Given records Start Marker
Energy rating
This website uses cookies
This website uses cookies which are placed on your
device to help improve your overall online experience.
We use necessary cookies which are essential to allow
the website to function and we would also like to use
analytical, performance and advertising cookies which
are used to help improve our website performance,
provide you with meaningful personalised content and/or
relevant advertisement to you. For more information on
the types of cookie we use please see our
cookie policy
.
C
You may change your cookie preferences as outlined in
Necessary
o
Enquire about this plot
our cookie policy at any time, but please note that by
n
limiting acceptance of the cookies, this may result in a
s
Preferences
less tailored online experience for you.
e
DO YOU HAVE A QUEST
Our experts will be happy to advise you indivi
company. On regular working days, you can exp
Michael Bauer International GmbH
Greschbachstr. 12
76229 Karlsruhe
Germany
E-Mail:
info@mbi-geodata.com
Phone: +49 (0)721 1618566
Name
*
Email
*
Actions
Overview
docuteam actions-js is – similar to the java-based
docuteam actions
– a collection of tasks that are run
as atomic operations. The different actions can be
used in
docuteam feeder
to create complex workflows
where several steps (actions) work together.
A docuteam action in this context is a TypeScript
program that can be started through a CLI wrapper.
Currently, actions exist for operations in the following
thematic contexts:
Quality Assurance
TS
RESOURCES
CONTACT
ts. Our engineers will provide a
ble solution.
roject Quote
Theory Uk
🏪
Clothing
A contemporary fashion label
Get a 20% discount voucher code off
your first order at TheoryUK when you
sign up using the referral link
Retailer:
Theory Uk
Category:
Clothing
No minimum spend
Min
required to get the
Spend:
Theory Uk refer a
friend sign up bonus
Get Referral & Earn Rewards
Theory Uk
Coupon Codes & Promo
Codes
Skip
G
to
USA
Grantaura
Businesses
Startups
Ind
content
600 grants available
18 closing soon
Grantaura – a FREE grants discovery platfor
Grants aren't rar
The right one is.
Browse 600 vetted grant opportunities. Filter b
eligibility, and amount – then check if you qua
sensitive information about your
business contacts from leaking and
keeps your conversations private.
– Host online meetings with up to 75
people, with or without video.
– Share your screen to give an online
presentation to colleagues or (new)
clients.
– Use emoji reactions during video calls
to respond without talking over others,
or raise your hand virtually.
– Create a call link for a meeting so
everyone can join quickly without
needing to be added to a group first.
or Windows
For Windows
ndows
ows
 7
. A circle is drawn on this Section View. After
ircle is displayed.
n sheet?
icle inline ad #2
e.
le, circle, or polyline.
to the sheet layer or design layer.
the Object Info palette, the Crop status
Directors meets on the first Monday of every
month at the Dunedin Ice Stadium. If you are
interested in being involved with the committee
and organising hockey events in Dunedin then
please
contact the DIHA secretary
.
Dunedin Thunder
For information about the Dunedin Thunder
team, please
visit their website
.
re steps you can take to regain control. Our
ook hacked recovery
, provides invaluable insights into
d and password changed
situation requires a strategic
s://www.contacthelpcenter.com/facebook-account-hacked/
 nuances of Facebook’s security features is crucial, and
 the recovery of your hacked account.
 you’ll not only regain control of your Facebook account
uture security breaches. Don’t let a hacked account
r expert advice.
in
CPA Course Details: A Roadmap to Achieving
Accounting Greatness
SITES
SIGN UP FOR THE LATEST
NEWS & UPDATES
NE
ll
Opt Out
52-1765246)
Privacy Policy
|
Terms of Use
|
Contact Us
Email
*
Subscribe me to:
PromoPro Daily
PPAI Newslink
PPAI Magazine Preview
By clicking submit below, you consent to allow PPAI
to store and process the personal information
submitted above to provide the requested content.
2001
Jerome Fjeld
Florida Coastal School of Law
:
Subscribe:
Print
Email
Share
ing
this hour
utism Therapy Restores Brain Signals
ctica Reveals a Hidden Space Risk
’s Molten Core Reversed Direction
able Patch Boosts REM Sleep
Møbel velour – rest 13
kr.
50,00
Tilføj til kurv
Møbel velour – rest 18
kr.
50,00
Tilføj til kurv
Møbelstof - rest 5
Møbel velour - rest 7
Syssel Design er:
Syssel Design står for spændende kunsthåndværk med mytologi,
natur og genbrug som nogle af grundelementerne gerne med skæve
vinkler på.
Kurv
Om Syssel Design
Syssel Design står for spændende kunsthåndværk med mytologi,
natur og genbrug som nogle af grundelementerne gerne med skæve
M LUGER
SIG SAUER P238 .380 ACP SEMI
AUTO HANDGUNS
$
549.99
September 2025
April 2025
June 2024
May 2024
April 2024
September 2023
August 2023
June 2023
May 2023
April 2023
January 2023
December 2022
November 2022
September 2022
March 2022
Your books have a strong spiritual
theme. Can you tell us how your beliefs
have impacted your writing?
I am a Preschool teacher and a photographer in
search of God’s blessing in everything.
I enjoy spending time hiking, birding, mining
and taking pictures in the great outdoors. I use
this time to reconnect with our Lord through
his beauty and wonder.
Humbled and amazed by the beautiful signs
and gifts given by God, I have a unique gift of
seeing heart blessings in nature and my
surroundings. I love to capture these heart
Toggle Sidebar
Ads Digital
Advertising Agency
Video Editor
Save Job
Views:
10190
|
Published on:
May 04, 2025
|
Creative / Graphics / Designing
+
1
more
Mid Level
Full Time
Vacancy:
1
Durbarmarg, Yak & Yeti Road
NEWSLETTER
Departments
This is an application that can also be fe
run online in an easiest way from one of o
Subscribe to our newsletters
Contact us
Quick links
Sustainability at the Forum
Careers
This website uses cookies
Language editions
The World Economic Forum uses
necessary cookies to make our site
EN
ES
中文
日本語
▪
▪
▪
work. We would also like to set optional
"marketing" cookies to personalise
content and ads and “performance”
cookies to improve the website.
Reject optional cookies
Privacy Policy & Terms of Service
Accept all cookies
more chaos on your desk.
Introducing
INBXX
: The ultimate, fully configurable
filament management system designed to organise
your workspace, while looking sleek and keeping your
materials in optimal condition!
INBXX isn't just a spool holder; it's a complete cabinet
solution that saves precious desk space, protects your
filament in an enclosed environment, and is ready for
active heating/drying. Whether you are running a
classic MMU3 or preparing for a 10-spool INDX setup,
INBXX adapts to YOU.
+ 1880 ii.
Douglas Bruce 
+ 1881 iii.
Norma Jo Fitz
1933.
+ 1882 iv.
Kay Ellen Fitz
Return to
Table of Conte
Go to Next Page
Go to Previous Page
Given records End Marker
• Task details
If a line in the entries above contains "that", report it.

• Response
our cookie policy at any time, but please note that by
– a collection of tasks that are run
program that can be started through a CLI wrapper.
This is an application that can also be fe
solution that saves precious desk space, protects your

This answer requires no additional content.